Its a matter of chosing a point on a spectrum whose extremes are
- A single StateOfTheWorld entity whose attributes encompass all data in the system. As in a purely functional system; the program sees only its own private version of state, without any interference.
- Every tiny piece of data is its own entity. This would be like programming only with atomic global variables. Everyone sees and shares all state without privacy.
I don’t think there’s one “right” answer. All I can offer is an outline of some design forces acting in either direction:
Fewer Entities each containing more data
- For: data consistency within an entity. A coarse grained entity starts in a consistent state and is never externally updated. A program is free to compute changes to the entity’s state independently without risk of being disrupted by other program’s updates. The benefits of the purely functional model accrue.

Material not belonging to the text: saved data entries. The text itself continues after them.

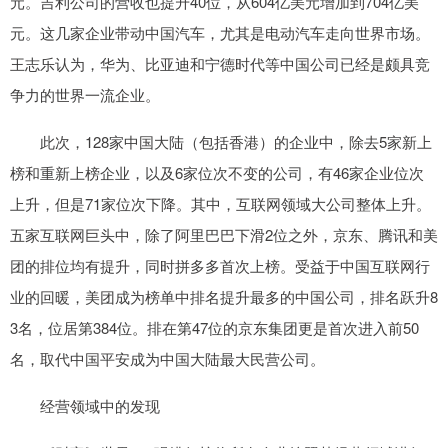
元。吉利公司的营收也提升40位，从604亿美元增加到704亿美
元。这几家企业带动中国汽车，尤其是电动汽车走向世界市场。
王志乐认为，华为、比亚迪和宁德时代等中国公司已经是颇具竞
争力的世界一流企业。
此次，128家中国大陆（包括香港）的企业中，除去5家新上
榜和重新上榜企业，以及6家位次不变的公司，有46家企业位次
上升，但是71家位次下降。其中，互联网领域大公司整体上升。
五家互联网巨头中，除了阿里巴巴下滑2位之外，京东、腾讯和美
团的排位均有提升，同时拼多多首次上榜。受益于中国互联网行
业的回暖，美团成为榜单中排名提升最多的中国公司，排名跃升8
3名，位居第384位。排在第47位的京东集团更是首次进入前50
名，取代中国平安成为中国大陆最大民营公司。
经营领域中的发现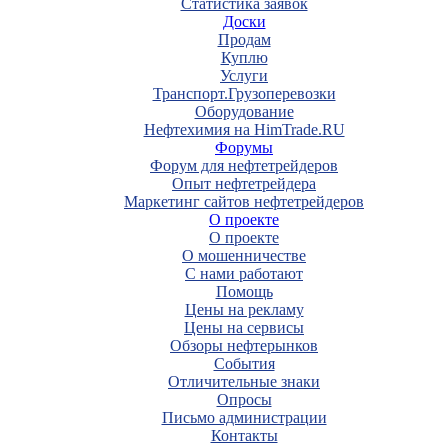
Статистика заявок
Доски
Продам
Куплю
Услуги
Транспорт.Грузоперевозки
Оборудование
Нефтехимия на HimTrade.RU
Форумы
Форум для нефтетрейдеров
Опыт нефтетрейдера
Маркетинг сайтов нефтетрейдеров
О проекте
О проекте
О мошенничестве
С нами работают
Помощь
Цены на рекламу
Цены на сервисы
Обзоры нефтерынков
События
Отличительные знаки
Опросы
Письмо администрации
Контакты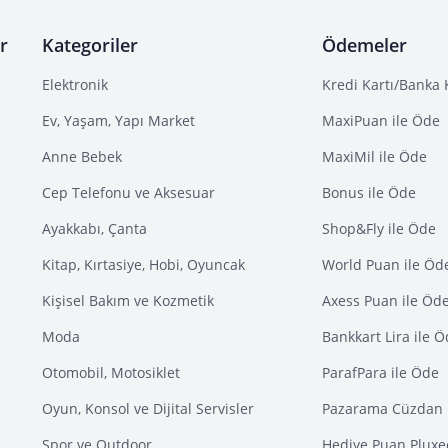
r
Kategoriler
Ödemeler
Elektronik
Kredi Kartı/Banka 
Ev, Yaşam, Yapı Market
MaxiPuan ile Öde
Anne Bebek
MaxiMil ile Öde
Cep Telefonu ve Aksesuar
Bonus ile Öde
Ayakkabı, Çanta
Shop&Fly ile Öde
Kitap, Kırtasiye, Hobi, Oyuncak
World Puan ile Öd
Kişisel Bakım ve Kozmetik
Axess Puan ile Öd
Moda
Bankkart Lira ile 
Otomobil, Motosiklet
ParafPara ile Öde
Oyun, Konsol ve Dijital Servisler
Pazarama Cüzdan 
Spor ve Outdoor
Hediye Puan Pluxe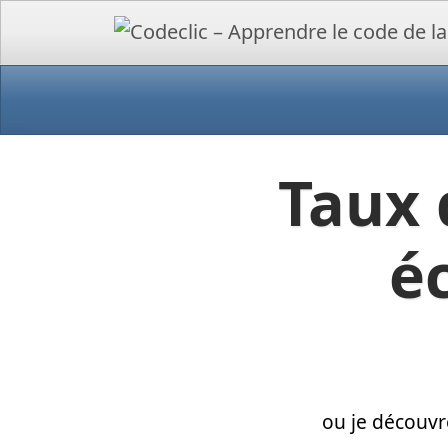
Taux 
é
ou je découvr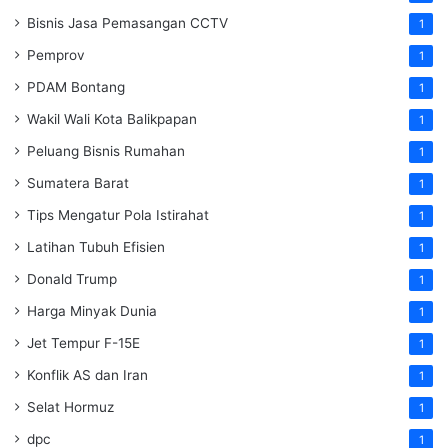
Bisnis Jasa Pemasangan CCTV
1
Pemprov
1
PDAM Bontang
1
Wakil Wali Kota Balikpapan
1
Peluang Bisnis Rumahan
1
Sumatera Barat
1
Tips Mengatur Pola Istirahat
1
Latihan Tubuh Efisien
1
Donald Trump
1
Harga Minyak Dunia
1
Jet Tempur F-15E
1
Konflik AS dan Iran
1
Selat Hormuz
1
dpc
1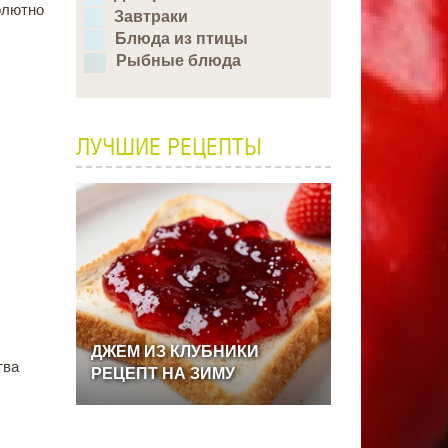
олютно
Завтраки
Блюда из птицы
Рыбные блюда
ЛУЧШИЕ РЕЦЕПТЫ
ДЖЕМ
ИЗ
КЛУБНИКИ
тва
РЕЦЕПТ
НА
ЗИМУ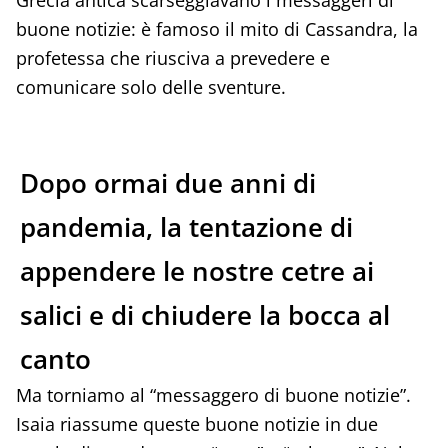
Grecia antica scarseggiavano i messaggeri di
buone notizie: è famoso il mito di Cassandra, la
profetessa che riusciva a prevedere e
comunicare solo delle sventure.
Dopo ormai due anni di
pandemia, la tentazione di
appendere le nostre cetre ai
salici e di chiudere la bocca al
canto
Ma torniamo al “messaggero di buone notizie”.
Isaia riassume queste buone notizie in due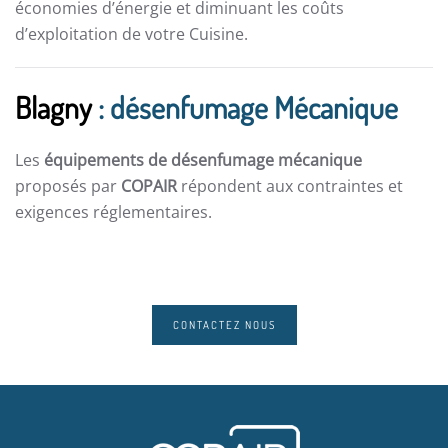
économies d’énergie et diminuant les coûts
d’exploitation de votre Cuisine.
Blagny
: désenfumage Mécanique
Les
équipements de désenfumage mécanique
proposés par
COPAIR
répondent aux contraintes et
exigences réglementaires.
CONTACTEZ NOUS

- Against: Contention if multiple processes try to simultaneously update the same entity. For an extreme example, imagine if two functional programs simulatneously computed a new StateOfTheWorld entity – they would operate in a perpetual state of fatal contention.
- Against: Copying Overhead. Need to copy minimum of log(N) (where N is the “size” of the entity), and often much more, of an entity’s data to update it.
More Entities each containing less data
- For: Less copying overhead. We still need to copy minimum of log(N) of an entity’s data to update it, but N is smaller.
- For: Less contention when multiple processes try to simultaneously update entities, because the updates are spread across more fine-grained locks.
- Against: data inconsistency between inter-related entities. We either have to tolerate inconsistency between entities (eg Person entity ‘Ben’ has a son ‘Otto’, but Person entity ‘Otto’ doesnt have a father ‘Ben’), or introduce an extra layer of locking over the entities (as most databases do). Note that if we inroduce locking above the entity level, our contention benefits go away, and we may be creating de-facto coarse-grain entities.
Its interesting to note that the same trade-off between consistency and scalability shows up many times elsewhere – eBay being a nice example.
Above, I presented Entities as having a globally unique identity. Much of the time, thats a good way to think about them, but be aware it is a simplification. In fact, identity is inherently defined relative to some scope. That scope needn’t be global.
Here are 3 different scopes for the entity The number of people on earth at midnight on Dec 31, 1999.
- The globally true answer that an omnipotent god might know
- My national government’s official figure
- My personal estimate
Scopes may nest. Im still contemplating exactly how this affects the design of systems with mutable data.